La fragilità della bellezza. Tiziano, Van Dyck, Twombly e altri 200 capolavori restaurati in mostra alla Reggia di Venaria

Tiziano Vecellio (Pieve di Cadore, Belluno, 1488/1490 - Venezia, 1576) San Gerolamo penitente, (particolare) 1556-1561. Olio su tavola 235 × 125 cm Milano, Pinacoteca di Brera
Tiziano Vecellio (Pieve di Cadore, Belluno, 1488/1490 – Venezia, 1576) San Gerolamo penitente, (particolare) 1556-1561. Olio su tavola 235 × 125 cm Milano, Pinacoteca di Brera

Alla Reggia di Venaria (TO) è aperta al pubblico, dal 28 marzo al 16 settembre 2018, l’esposizione conclusiva della XVIII edizione di Restituzioni, il programma di restauri di opere appartenenti al patrimonio artistico pubblico, curato e promosso da Intesa Sanpaolo.

L’esposizione presenta 80 nuclei di opere, per un totale di 212 manufatti restaurati nel biennio 2016-2017. Le opere appartengono a 17 regioni italiane: oltre a Piemonte, Lombardia, Veneto, Emilia-Romagna, Marche, Liguria, Toscana, Abruzzo, Lazio, Campania, Calabria e Puglia, già interessate nelle precedenti edizioni, per la prima volta sono state coinvolte Friuli Venezia Giulia, Umbria, Basilicata, Molise, Sardegna e si conta anche una presenza estera, proveniente da Dresda.

In questa edizione Intesa Sanpaolo ha collaborato con 44 enti di tutela (Soprintendenze, Poli Museali e Musei autonomi) e sono 63 gli enti proprietari. Un imponente lavoro di recupero, che ha coinvolto 205 professionisti del restauro in tutta Italia.

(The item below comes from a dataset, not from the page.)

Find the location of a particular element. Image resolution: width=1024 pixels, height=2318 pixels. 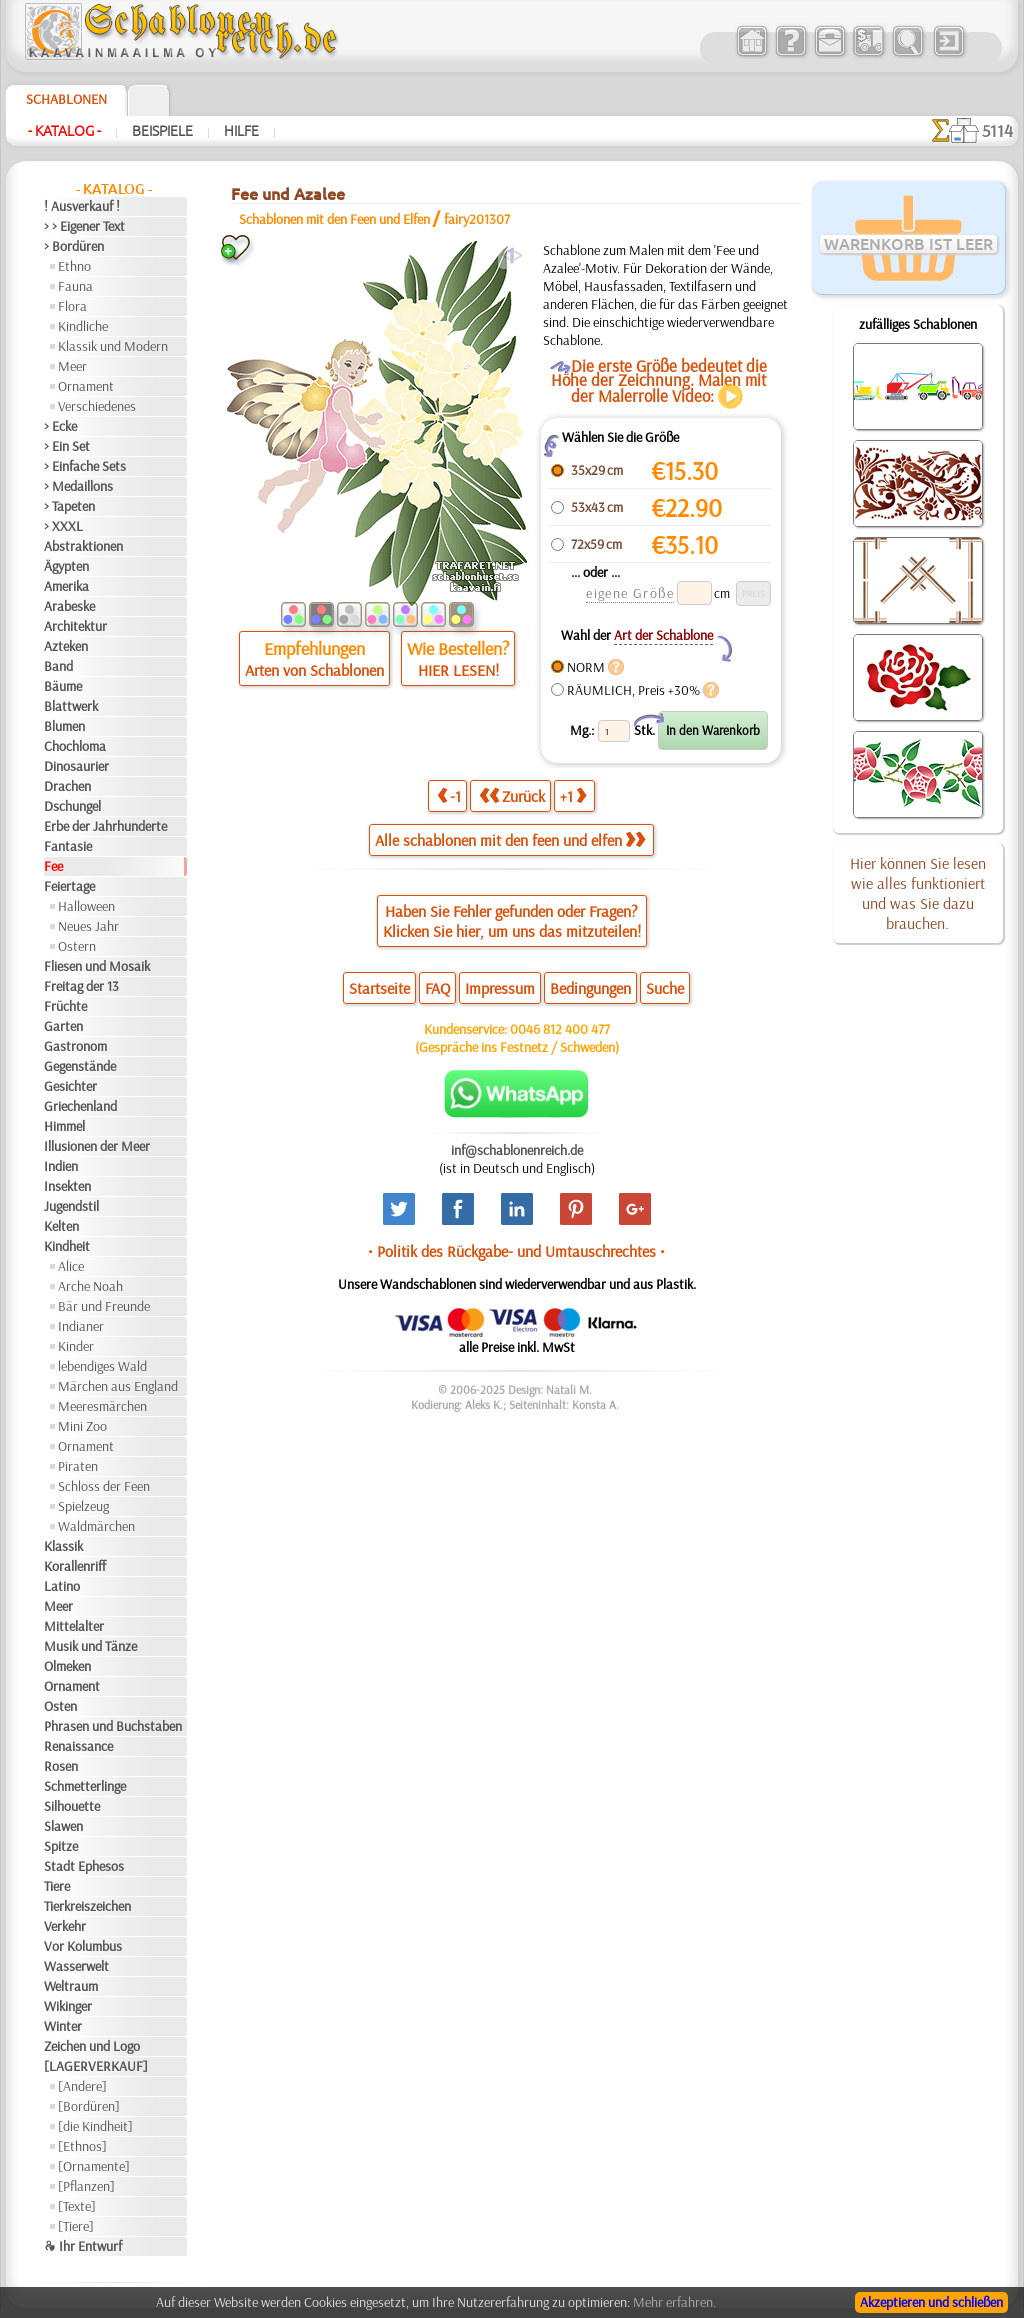

Dschungel is located at coordinates (72, 806).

La mostra copre un arco cronologico di quasi 40 secoli, spaziando dall’antichità al contemporaneo fornendo così un ampio panorama del patrimonio artistico italiano. Tra le opere esposte, gli affreschi della Tomba di Henib, dal Museo Egizio di Torino; la preziosa Testa di Basilea, dal Museo Archeologico Nazionale di Reggio Calabria; il Ritratto di Caterina Balbi Durazzo di Anton Van Dyck, da Palazzo Reale di Genova; San Girolamo penitente di Tiziano, dalla Pinacoteca di Brera; San Daniele nella fossa dei leoni di Pietro da Cortona, dalle Gallerie dell’Accademia di Venezia, fino a opere di Morandi, Burri e Twombly. Nella grande varietà non mancano oggetti particolari come il Mantello Tupinambà, realizzato con penne e fibre di cotone, giunto tra XVI e XVII secolo in Italia dal Brasile, oggi conservato alla Pinacoteca Ambrosiana, o il seicentesco Clavicembalo dipinto, dal Museo Nazionale degli Strumenti Musicali di Roma.

Il percorso espositivo è organizzato secondo una logica cronologico/tematica che ha come focus la fragilità del nostro patrimonio. Si conclude significativamente con una sala dedicata alle opere danneggiate dal terremoto.

In occasione della mostra sono previsti un ciclo di incontri divulgativi sul restauro e una serie di laboratori didattici a cura dei Servizi Educativi de La Venaria Reale e del Centro Conservazione e Restauro.

La mostra La fragilità della bellezza. Tiziano, Van Dyck, Twombly e altri 200 capolavori restaurati, è realizzata sotto l’Alto Patronato del Presidente della Repubblica ed è organizzata in collaborazione con il Consorzio delle Residenze Reali Sabaude.